» **Your objective**
Each line in the records below, from the one that contains "сдерживает эмоций" to the one that contains "Polityka prywatności", should be reproduced exactly, the first and last included.

» **Provided entries**
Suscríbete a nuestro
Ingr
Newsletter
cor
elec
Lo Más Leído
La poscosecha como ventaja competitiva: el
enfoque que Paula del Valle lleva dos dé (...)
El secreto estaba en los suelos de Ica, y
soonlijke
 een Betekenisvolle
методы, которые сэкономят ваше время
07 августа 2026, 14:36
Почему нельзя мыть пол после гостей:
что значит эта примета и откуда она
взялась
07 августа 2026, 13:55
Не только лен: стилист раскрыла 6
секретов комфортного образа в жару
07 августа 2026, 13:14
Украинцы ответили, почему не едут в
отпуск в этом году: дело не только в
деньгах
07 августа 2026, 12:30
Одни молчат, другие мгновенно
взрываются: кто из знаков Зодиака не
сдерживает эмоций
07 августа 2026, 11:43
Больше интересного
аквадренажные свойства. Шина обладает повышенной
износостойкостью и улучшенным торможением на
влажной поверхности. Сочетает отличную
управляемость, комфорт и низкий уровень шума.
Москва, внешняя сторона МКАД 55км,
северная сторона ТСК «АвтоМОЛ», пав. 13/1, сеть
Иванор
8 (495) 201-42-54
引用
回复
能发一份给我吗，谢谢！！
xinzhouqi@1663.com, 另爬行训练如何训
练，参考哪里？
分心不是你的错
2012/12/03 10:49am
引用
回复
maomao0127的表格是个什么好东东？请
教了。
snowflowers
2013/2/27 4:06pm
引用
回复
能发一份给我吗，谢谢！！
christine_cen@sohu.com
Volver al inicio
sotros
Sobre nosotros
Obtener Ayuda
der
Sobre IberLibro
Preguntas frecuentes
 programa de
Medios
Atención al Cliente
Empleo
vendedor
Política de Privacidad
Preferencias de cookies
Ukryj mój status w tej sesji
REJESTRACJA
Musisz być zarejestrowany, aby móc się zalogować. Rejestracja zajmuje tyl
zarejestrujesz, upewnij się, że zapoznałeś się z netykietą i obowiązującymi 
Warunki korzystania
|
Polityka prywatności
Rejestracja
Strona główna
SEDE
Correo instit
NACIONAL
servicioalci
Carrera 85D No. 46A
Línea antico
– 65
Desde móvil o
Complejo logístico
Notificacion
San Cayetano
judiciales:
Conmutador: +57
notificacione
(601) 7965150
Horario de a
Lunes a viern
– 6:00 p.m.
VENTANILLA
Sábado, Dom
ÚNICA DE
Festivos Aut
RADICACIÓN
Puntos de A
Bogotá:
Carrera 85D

--

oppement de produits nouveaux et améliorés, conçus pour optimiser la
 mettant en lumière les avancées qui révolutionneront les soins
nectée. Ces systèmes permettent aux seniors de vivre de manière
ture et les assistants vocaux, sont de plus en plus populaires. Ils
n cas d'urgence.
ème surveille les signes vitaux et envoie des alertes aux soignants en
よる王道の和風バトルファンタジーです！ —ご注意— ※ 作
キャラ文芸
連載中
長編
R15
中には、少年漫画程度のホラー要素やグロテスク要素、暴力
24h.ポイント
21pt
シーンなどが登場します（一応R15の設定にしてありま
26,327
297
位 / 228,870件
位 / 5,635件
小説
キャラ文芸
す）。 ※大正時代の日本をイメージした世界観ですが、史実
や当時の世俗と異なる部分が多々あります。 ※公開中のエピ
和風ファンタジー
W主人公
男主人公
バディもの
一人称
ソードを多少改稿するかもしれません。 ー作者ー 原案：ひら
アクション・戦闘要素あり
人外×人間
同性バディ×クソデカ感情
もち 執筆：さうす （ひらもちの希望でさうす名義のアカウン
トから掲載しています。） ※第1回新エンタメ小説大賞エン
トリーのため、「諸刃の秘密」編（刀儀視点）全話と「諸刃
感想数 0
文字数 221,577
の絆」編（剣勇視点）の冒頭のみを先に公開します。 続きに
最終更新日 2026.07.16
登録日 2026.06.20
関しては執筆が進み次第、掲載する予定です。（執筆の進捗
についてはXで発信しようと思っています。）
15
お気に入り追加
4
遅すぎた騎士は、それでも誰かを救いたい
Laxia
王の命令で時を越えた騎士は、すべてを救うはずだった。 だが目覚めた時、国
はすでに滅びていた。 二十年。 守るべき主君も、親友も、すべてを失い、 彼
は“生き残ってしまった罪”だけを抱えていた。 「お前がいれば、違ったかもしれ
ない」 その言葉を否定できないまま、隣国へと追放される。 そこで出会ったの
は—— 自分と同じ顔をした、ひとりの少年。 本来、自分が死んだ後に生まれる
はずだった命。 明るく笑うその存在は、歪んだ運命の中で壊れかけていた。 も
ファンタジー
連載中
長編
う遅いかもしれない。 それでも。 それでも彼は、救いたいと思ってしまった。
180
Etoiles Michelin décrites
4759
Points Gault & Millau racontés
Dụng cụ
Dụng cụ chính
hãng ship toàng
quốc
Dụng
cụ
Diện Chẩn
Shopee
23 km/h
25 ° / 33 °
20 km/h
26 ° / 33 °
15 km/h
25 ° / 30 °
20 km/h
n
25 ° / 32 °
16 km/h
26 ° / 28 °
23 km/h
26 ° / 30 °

» **Answer space**
сдерживает эмоций
07 августа 2026, 11:43
Больше интересного
аквадренажные свойства. Шина обладает повышенной
износостойкостью и улучшенным торможением на
влажной поверхности. Сочетает отличную
управляемость, комфорт и низкий уровень шума.
Москва, внешняя сторона МКАД 55км,
северная сторона ТСК «АвтоМОЛ», пав. 13/1, сеть
Иванор
8 (495) 201-42-54
引用
回复
能发一份给我吗，谢谢！！
xinzhouqi@1663.com, 另爬行训练如何训
练，参考哪里？
分心不是你的错
2012/12/03 10:49am
引用
回复
maomao0127的表格是个什么好东东？请
教了。
snowflowers
2013/2/27 4:06pm
引用
回复
能发一份给我吗，谢谢！！
christine_cen@sohu.com
Volver al inicio
sotros
Sobre nosotros
Obtener Ayuda
der
Sobre IberLibro
Preguntas frecuentes
 programa de
Medios
Atención al Cliente
Empleo
vendedor
Política de Privacidad
Preferencias de cookies
Ukryj mój status w tej sesji
REJESTRACJA
Musisz być zarejestrowany, aby móc się zalogować. Rejestracja zajmuje tyl
zarejestrujesz, upewnij się, że zapoznałeś się z netykietą i obowiązującymi 
Warunki korzystania
|
Polityka prywatności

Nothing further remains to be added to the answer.